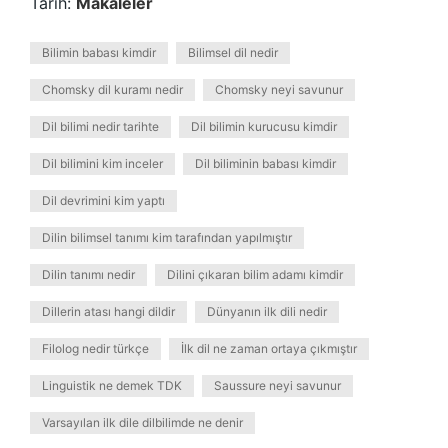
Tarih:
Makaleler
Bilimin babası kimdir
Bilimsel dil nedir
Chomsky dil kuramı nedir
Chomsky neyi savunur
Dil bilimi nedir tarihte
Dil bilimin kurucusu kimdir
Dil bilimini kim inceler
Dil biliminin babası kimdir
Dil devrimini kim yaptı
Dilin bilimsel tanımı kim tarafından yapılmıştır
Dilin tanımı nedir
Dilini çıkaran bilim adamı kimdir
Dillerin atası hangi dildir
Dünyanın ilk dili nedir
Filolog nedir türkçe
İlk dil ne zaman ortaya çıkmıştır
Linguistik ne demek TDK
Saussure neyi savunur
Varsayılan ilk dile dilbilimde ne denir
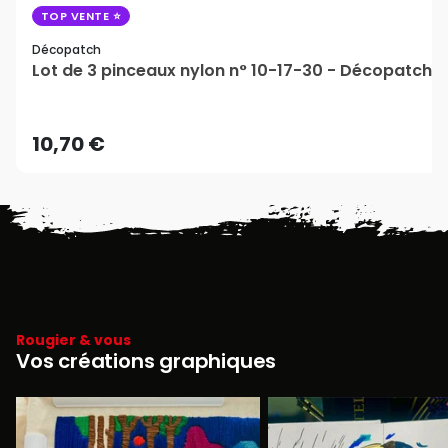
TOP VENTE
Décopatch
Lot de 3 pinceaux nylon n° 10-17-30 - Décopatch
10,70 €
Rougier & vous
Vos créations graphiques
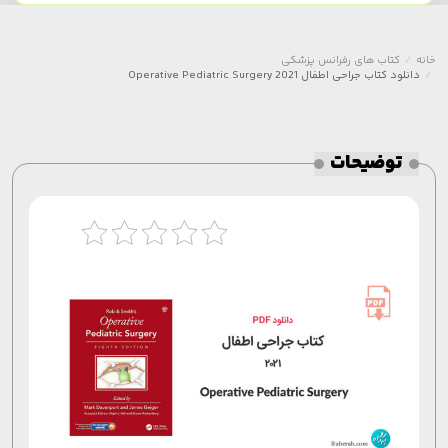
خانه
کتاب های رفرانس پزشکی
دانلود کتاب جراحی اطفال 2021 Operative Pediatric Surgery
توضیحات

* * *

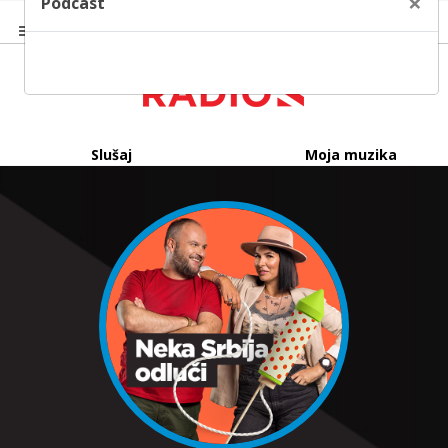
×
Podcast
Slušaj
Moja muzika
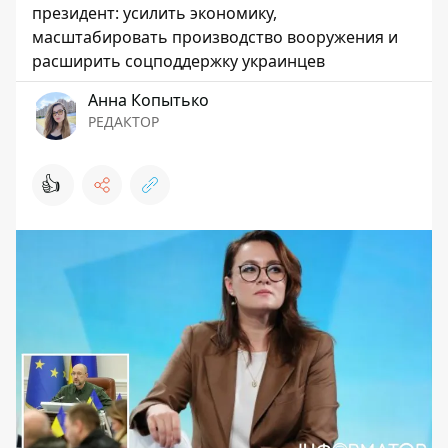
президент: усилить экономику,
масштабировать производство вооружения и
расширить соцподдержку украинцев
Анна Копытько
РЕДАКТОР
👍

* * *

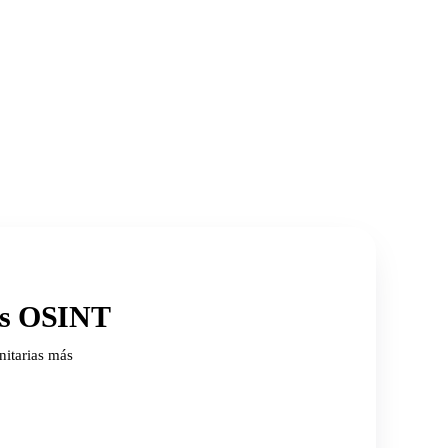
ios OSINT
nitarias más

● **Problem details**
Across the listing above, report every line where "Décopatch" occurs.

● **Problem solution**
Décopatch
Lot de 3 pinceaux nylon n° 10-17-30 - Décopatch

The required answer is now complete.